Еще один подставился.
Выстрел! Голова разлетелась.
К нему бросился товарищ, видимо, друг.
Выстрел! Еще один падает.
Винтовка дергалась, и с десяти патронов я достал еще как минимум шестерых.
Второй магазин пуст. Щелк! Отстегнул пустой магазин и загнал третий. Руки работали сами по себе, и все делалось на автомате.
Передернул затвор, приклад снова уперся в плечо, а правый глаз сквозь прицел начал поиск новых целей.
Противник залег, но только на время. Вскоре солдаты ползком направились к роще. И один из бойцов, видимо, в азарте, выполз на открытое пространство.
Отлично. Выстрел! И тяжелая пуля калибра 7.62 мм, с расстояния в восемьдесят метров, тут же пробила его лобовую кость и расплескала мозги этого человека по мокрой осенней траве. Разбираться и выцеливать противника некогда. Солдаты уже рядом. Поэтому стал бить на каждый шорох, и когда опустел третий магазин, откатился в сторону. Вовремя, так как лежку, где я только что находился, стали обстреливать из ручного пулемета.
Осмотрелся. Шварц мертв. Повис на дереве. Связист рядом с ним, лежал раскинув руки, и его остекленевшие глаза смотрели вверх. Понятно. Тоже погиб. Остался только Самохин. Он рядом и в его руке граната.
Заметив мой взгляд, Костя ухмыльнулся:
— Ну что командир, кажется, уже не выбраться? Придется подрывать себя и нордов.
— Отставить! — я кивнул в сторону рощи. — Уходим!
Самохин подчинился. Он поднялся и, пригибаясь, мы бросились наутек.
Прежде чем мы скрылись среди деревьев, я оглянулся. Вражеские солдаты были уже рядом, но приближались к зеленке с опаской, я научил их осторожности. А из лагеря, на полной скорости, не разбирая, где дорога, вырвалось несколько легковых автомобилей. Видимо, нашлись среди поселенцев люди, которые решились на риск. Все равно выбора нет, ибо за спиной оставалась смерть.
Голодный, заросший колючей щетиной, грязный и оборванный, я прятался в кустах возле безымянной речки и наблюдал за врагами. После перестрелки под Смирной, мы с Самохиным оторвались от погони, но затем прорывались через дорогу, напоролись на патруль и потеряли друг друга. Она направо рванул, а я налево. И что с ним теперь я не знал. Парень крепкий, должен был выбраться, а я выберусь точно. Уверенность в этом имелась, слабину я себе не давал и через пару дней добрался до горы Ставер, где находился лагерь археологов.

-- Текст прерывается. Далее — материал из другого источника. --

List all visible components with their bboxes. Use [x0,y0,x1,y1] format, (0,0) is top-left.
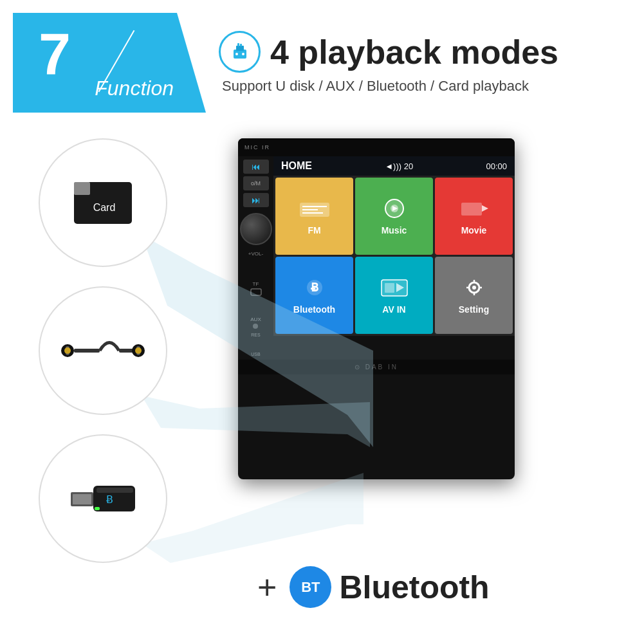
av-in-cell[interactable]: AV IN [355,257,433,334]
bt-badge: BT Bluetooth [290,566,489,608]
usb-drive-icon [228,41,252,64]
car-radio: MIC IR ⏮ o/M ⏭ +VOL- [238,138,515,479]
svg-marker-35 [482,205,488,212]
usb-dongle-circle: Ƀ [39,434,167,563]
main-content: Card [0,125,644,627]
bluetooth-label: Bluetooth [339,569,489,606]
screen-grid: FM Music [273,176,515,336]
settings-icon [458,277,490,299]
usb-dongle-icon: Ƀ [61,470,145,528]
screen-volume: ◄))) 20 [385,161,413,171]
mic-ir-text: MIC IR [244,144,270,151]
svg-rect-21 [73,494,91,504]
svg-rect-10 [74,182,90,195]
bluetooth-cell-label: Bluetooth [293,304,335,315]
bluetooth-cell-icon: Ƀ [299,277,331,299]
playback-modes-text: 4 playback modes [270,33,558,71]
music-label: Music [382,225,407,235]
svg-text:Card: Card [93,202,116,213]
card-circle: Card [39,138,167,267]
playback-title: 4 playback modes [219,31,625,73]
aux-circle [39,286,167,415]
fm-cell[interactable]: FM [275,178,353,255]
music-icon [378,198,410,220]
svg-point-5 [242,53,244,55]
usb-icon-circle [219,31,261,73]
aux-label: AUX [250,317,261,330]
svg-text:Ƀ: Ƀ [311,281,318,294]
svg-rect-39 [385,283,394,293]
svg-point-42 [472,286,476,290]
radio-top-bar: MIC IR [238,138,515,156]
movie-label: Movie [461,225,487,235]
next-button[interactable]: ⏭ [243,193,269,207]
plus-sign: + [257,568,277,607]
svg-rect-2 [237,43,239,46]
screen-home-label: HOME [281,160,312,172]
svg-text:Ƀ: Ƀ [106,494,113,505]
music-cell[interactable]: Music [355,178,433,255]
svg-point-19 [135,347,142,354]
sd-card-icon: Card [71,179,135,227]
svg-rect-13 [74,349,100,353]
function-number: 7 [39,25,71,83]
function-label: Function [95,77,174,100]
svg-point-4 [235,53,238,55]
movie-cell[interactable]: Movie [435,178,513,255]
tf-label: TF [250,281,262,299]
setting-cell[interactable]: Setting [435,257,513,334]
header-section: 7 Function 4 playback modes Support U di… [0,0,644,119]
screen-time: 00:00 [486,161,507,171]
movie-icon [458,198,490,220]
mode-button[interactable]: o/M [243,176,269,190]
setting-label: Setting [459,304,489,315]
support-text: Support U disk / AUX / Bluetooth / Card … [219,78,625,95]
usb-label: USB [251,352,260,356]
svg-rect-3 [240,44,242,46]
radio-left-controls: ⏮ o/M ⏭ +VOL- TF [238,156,273,360]
radio-screen: HOME ◄))) 20 00:00 [273,156,515,360]
radio-body: ⏮ o/M ⏭ +VOL- TF [238,156,515,360]
tf-slot-icon [250,287,262,297]
function-badge: 7 Function [13,13,206,113]
svg-rect-34 [461,203,482,216]
svg-rect-1 [236,46,244,51]
right-section: MIC IR ⏮ o/M ⏭ +VOL- [206,125,644,627]
aux-cable-icon [51,322,154,380]
bluetooth-section: + BT Bluetooth [257,566,490,608]
av-in-icon [378,277,410,299]
fm-label: FM [308,225,320,235]
svg-rect-26 [251,289,261,295]
radio-bottom-label: ⊙ DAB IN [238,360,515,374]
volume-knob[interactable] [240,213,272,245]
av-in-label: AV IN [382,304,405,315]
screen-header: HOME ◄))) 20 00:00 [273,156,515,176]
vol-label: +VOL- [248,251,263,257]
svg-rect-24 [97,488,133,493]
prev-button[interactable]: ⏮ [243,160,269,174]
svg-point-15 [64,347,71,354]
header-right: 4 playback modes Support U disk / AUX / … [206,31,625,95]
left-circles: Card [0,125,206,627]
svg-rect-23 [95,507,100,510]
fm-icon [299,198,331,220]
card-icon-wrapper: Card [71,179,135,227]
res-label: RES [251,333,260,337]
bluetooth-cell[interactable]: Ƀ Bluetooth [275,257,353,334]
bt-circle: BT [290,566,331,608]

Скорее всего, упрямый профессор Рохлин не успел эвакуироваться, слишком сильно ударили республиканцы. И я оказался прав.
Труп знаменитого ученого, который считал, что наука превыше всего и важнее войны, качался на ветке всего в полусотне метров от меня и зрелище это не из приятных. Перед смертью Рохлина избивали и пытали. Причем делали это какие‑то мясники, потому что у него отсутствовал один глаз, а лицо знаменитого профессора было покрыто кровавой коростой.